Let's see how the parameters p, d, q affect our ARIMA model.
- p: Determines the time range to obtain the auto regression (AR)
- q: Determines the time range to obtain moving avereage (MV)
- d: Determines the level of differentiation.

In [None]:

# evaluate an ARIMA model for a given order (p,d,q) with MSE
def evaluate_arima_model(train, test, arima_order):
	# prepare training dataset
	record = [x for x in train]
	# make predictions
	predictions = list()
	for t in range(len(test)):
		model = ARIMA(record, order=arima_order)
		model_fit = model.fit(disp=0)
		yhat = model_fit.forecast()[0]
		predictions.append(yhat)
		record.append(test[t])
	# calculate out of sample error
	error = mean_squared_error(test, predictions)
	aic_score= model_fit.aic
	return error, aic_score


import warnings
warnings.filterwarnings("ignore")


# evaluate combinations of p, d and q values for an ARIMA model
def evaluate_models(train, test, p_values, d_values, q_values):
	train, test = train.astype('float32'), test.astype('float32')
	best_score, best_cfg = float("inf"), None
	for p in p_values:
		for d in d_values:
			for q in q_values:
				order = (p,d,q)
				try:
					mse, aic = evaluate_arima_model(train, test, order)
					if mse < best_score:
						best_score, best_cfg = mse, order
						aic_out = aic
					print('ARIMA  ', order,    'MSE=%.3f   AIC=%.3f' % ( mse, aic))
				except:
					continue
	#print('Best ARIMA:    ', best_cfg,  'MSE=%.3f  AIC=%.3f' % (best_cfg, best_score))


In [None]:

p_values = [0, 5]
d_values = range(0, 2)
q_values = range(4, 8)
warnings.filterwarnings("ignore")
evaluate_models(X_train[86431], y_train[86431], p_values, d_values, q_values)
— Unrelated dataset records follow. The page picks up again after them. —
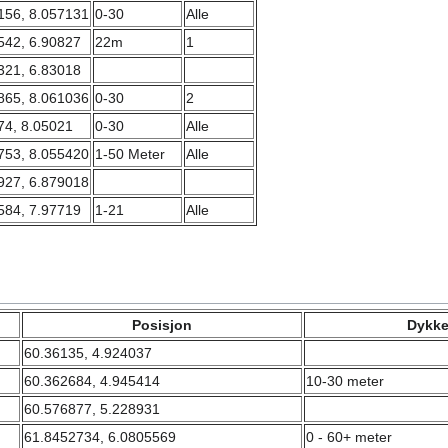
156, 8.057131
0-30
Alle
542, 6.90827
22m
1
321, 6.83018
865, 8.061036
0-30
2
74, 8.05021
0-30
Alle
753, 8.055420
1-50 Meter
Alle
927, 6.879018
584, 7.97719
1-21
Alle
Posisjon
Dykk
60.36135, 4.924037
60.362684, 4.945414
10-30 meter
60.576877, 5.228931
61.8452734, 6.0805569
0 - 60+ meter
- So in general,  MSE is smaller at p=0, d=0 and d around 5 to 7.
- In deed, the best combination was when p=0,d = 0 and q = 5.

In [None]:
p_values = [0, 1]
d_values = [0,1]
q_values = [5,7]
warnings.filterwarnings("ignore")
evaluate_models(X_train[86431], y_train[86431], p_values, d_values, q_values)

So the best combination was actually 1, 0 ,5.

Let's visualize and compare to the previous result.


In [None]:
train, test = X_train[86431], y_train[86431]
record = [x for x in train]
predictions = list()
# walk-forward validation
for t in range(len(test)):
	# fit model
	model = ARIMA(record, order=(1,0,5))
	model_fit = model.fit(disp=False)
	# forecast one step
	yhat = model_fit.forecast()[0]
	# store the result
	predictions.append(yhat)
	record.append(test[t])
 
# evaluate forecasts
rmse = sqrt(mean_squared_error(test, predictions))
print('RMSE: %.3f' % rmse)
# plot forecasts against actual outcomes
fig = plt.subplots(figsize=(10,7))
plt.plot(test)
plt.plot(predictions, color='red')
plt.plot(predictions, color='red')
plt.legend(['test', 'prediction'])
plt.title('ARIMA with Walk-foward validation 2')
plt.show()

- So compared to the previous model, the model is not cpaturing the large spikes, but did not cause any huge error either, which is why this model had the lowest MSE.